Tous les termes que nous venons de passer en revue restent assez classiques, voire anciens et sont issus d’un modèle médical. Revalidation/Réadaptation/Rééducation sont des mots qui donnent à voir la personne souffrante comme un individu portant la responsabilité de sa maladie et l’effort de son adaptation. Ils portent une connotation péjorative pour les personnes qu’ils décrivent. Si on est aujourd’hui beaucoup plus tourné vers un modèle bio-psycho-social – qui a la prétention de prendre en compte la personne et son environnement – c’est malheureusement toujours à la personne qu’incombe la responsabilité du changement. Le « nouveau paradigme » n’est qu’une façade, d’ailleurs les termes qui le décrivent n’ont pas changés.

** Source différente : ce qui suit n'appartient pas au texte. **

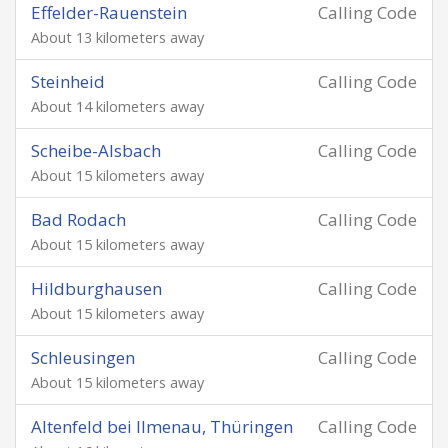
Effelder-Rauenstein
Calling Code
About 13 kilometers away
Steinheid
Calling Code
About 14 kilometers away
Scheibe-Alsbach
Calling Code
About 15 kilometers away
Bad Rodach
Calling Code
About 15 kilometers away
Hildburghausen
Calling Code
About 15 kilometers away
Schleusingen
Calling Code
About 15 kilometers away
Altenfeld bei Ilmenau, Thüringen
Calling Code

En effet, le mot « réhabilitation » est en fait employé comme un synonyme des précédents au fil des textes et des discours.

La place de l’usager en santé mentale dans un parcours de soins et de vie pose des questions éthiques importantes. Sommes-nous certains de prendre en compte ses aspirations au-delà d’une approche thérapeutique, certes essentielle, mais traditionnellement axée sur l’aspect médical ? Même après avoir ajouté l’aspect social à la dimension médicale de nos modèles de suivi, sommes-nous sûrs aujourd’hui de bien écouter et de toujours prendre en compte ce que disent les usagers de leur pathologie, de leurs soins et de leurs attentes pour leur vie ? Il serait intéressant de penser à des mots nouveaux pour traduire et instituer d’autres modèles plus positifs et émancipateurs pour les usagers.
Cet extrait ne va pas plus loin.